After some time behind the computer I came up with a design. Unfortunately, though, I kept going over the budget. That’s when I called on my new friend, Raymond Chapman of Temple, Texas. I met Raymond at one of Dan Sawatzky’s fabulous Sign Magic Workshops. Raymond is a wizard with overlaid plywood signs. Because it’s a less expensive substrate, this project was a perfect chance to utilize that product to keep costs down.
Raymond was quick to suggest a few design tweaks and material changes to keep this project under budget. The customer enthusiastically approved the sign, sent a deposit and the rest is history.

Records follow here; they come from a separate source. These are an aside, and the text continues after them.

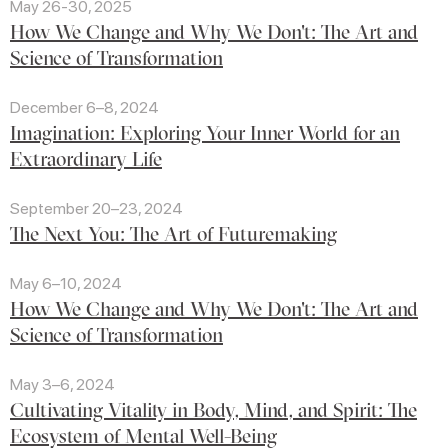
May 26-30, 2025
How We Change and Why We Don't: The Art and
Science of Transformation
December 6–8, 2024
Imagination: Exploring Your Inner World for an
Extraordinary Life
September 20–23, 2024
The Next You: The Art of Futuremaking
May 6–10, 2024
How We Change and Why We Don't: The Art and
Science of Transformation
May 3–6, 2024
Cultivating Vitality in Body, Mind, and Spirit: The
Ecosystem of Mental Well-Being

Many thanks to Raymond, Dan and the many others I’ve been fortunate enough to meet and learn from in the sign industry. I hope this sign gives you some ideas or inspiration on your next project, and feel free to contact me if you have any questions.
Cody Reich’s shop, Columbia Signs, is in Vancouver, Washington. His Web address is www.columbiasigns.com.
This appeared in the March/April 2010 issue of SignCraft. While the prices have been adjusted for inflation, they may not accurately reflect current pricing for such signage.
Rout the PVC letters and overlaid plywood panels: 2 hours 15 minutes
We saved all the scraps to use as spacers later; they will add dimension to the sign.
Sand edges of letters and spray letters white: 45 minutes Although the letters were already white, we painted them white to ensure no fading or yellowing occurred.
Glue up the main panel: 15 minutes We glued and screwed two 1⁄2-in. overlaid plywood panels together to make the background for the sign; careful screw placement ensures that all fasteners will be hidden later by other parts of the sign.
Fill voids in treated posts: 50 minutes We used two-part plastic (Bondo) to fill the nicks in the treated posts. The material dries very fast, so we had to make small batches and work quickly.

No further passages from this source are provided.